Trio of wrongfully convicted Kansans seek compensation

Floyd Bledsoe, who spent 16 years in prison for a Jefferson County homicide he didn't commit, urged a Senate committee Wednesday, Feb. 14, 2018, to approve a bill creating a compensation system in Kansas for people wrongfully convicted of crimes. Bledsoe's brother confessed to the crime before committing suicide in 2015. (AP Photo, Topeka Capital-Journal, Thad Allton)
Lamonte McIntyre, convicted of a 1994 double homicide in Kansas City, Kan., was incarcerated for 23 years in Kansas prisons before released in October when the case against him was dismissed. (Thad Allton/Topeka Capital-Journal via AP)

? Three men who were exonerated after spending a combined 55 years behind bars want the state to create a system for compensating the wrongly convicted.
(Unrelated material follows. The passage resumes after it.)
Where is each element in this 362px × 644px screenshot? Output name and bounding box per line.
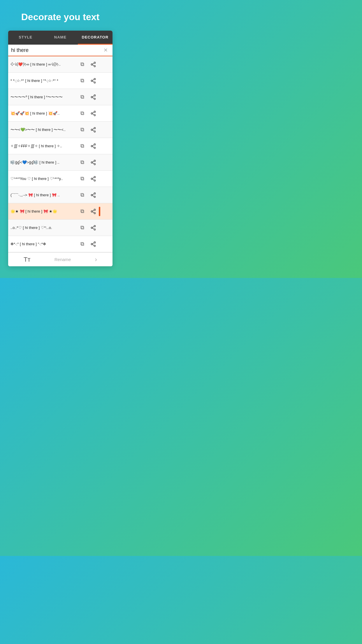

Floyd Bledsoe, Lamonte McIntyre and Richard Jones pleaded Wednesday with the Senate Judiciary Committee to endorse a bill that would pay exonerees $80,000 for each year of imprisonment minus civil judgments resulting from lawsuits. The Topeka Capital-Journal reports that the bill would require conviction and arrest records related to these cases to be expunged.

Bledsoe was freed in 2015 after spending more than 15 years in prison for a homicide his brother confessed to committing before killing himself. McIntyre served 23 years for a Kansas City, Kansas, double homicide and Jones 17 years for a suburban Kansas City robbery before they were freed last year.